Hispanic Heritage Month begins on September 15th and ends on October 15th. Yes, it’s kind of strange that it’s not a traditional month, but it overlaps between two months. The reason for that is that five Latin American countries celebrate their independence day during this time.
For us as writers and readers, it can be a great time to diversify our reading and try books written by Latino authors, and we have so many to choose from.
It brings me a lot of pleasure to say that because when I started publishing, most of the Latino authors who were available to read were literary authors, and they were not easy to find.

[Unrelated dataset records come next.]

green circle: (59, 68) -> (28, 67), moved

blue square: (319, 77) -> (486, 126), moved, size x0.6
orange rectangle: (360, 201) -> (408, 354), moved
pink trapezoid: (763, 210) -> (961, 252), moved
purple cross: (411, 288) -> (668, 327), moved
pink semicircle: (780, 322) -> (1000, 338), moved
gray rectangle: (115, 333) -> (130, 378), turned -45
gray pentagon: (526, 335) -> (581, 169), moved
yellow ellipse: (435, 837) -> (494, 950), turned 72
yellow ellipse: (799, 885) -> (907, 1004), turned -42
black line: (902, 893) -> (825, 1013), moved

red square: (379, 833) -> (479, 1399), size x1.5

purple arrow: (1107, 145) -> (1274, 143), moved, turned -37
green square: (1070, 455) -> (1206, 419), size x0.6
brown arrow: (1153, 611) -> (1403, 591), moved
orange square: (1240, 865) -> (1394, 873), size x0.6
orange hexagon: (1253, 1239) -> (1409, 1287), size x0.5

At the time, I had read Rudolfo Anaya’s Bless Me Ulitma. Victor Villasenor’s Rain of Gold, Richard Rodriguez’s non-fiction book The Education of Richard Rodriguez, Luis Rodriguez had published a few poems and a couple of novels that I had not read yet. And the only Latina I’d read was Sandra Cisneros, who had about five publications when my first novel was released in 2000.
So, when I was an unpublished writer, or even earlier when I was a young teen looking for books that might reflect my life as a Hispanic kid growing up in America, I didn’t find any. And there were definitely no commercial fiction or fun books that I could find at a bookstore that featured Latinos.
I was excited to publish my first novel for a Latino romance line that would celebrate the various Latino cultures throughout the U.S. I saw this as the first attempt by publishers to include Latinos into the norm. The books were about normal American Latinos doing everyday things, like falling in love, going to work, and having children, but there was a Latino twist and spirit to the books. The books were not political or about being Latino; they simply reflected a more realistic view of American society, which included a growing Hispanic population.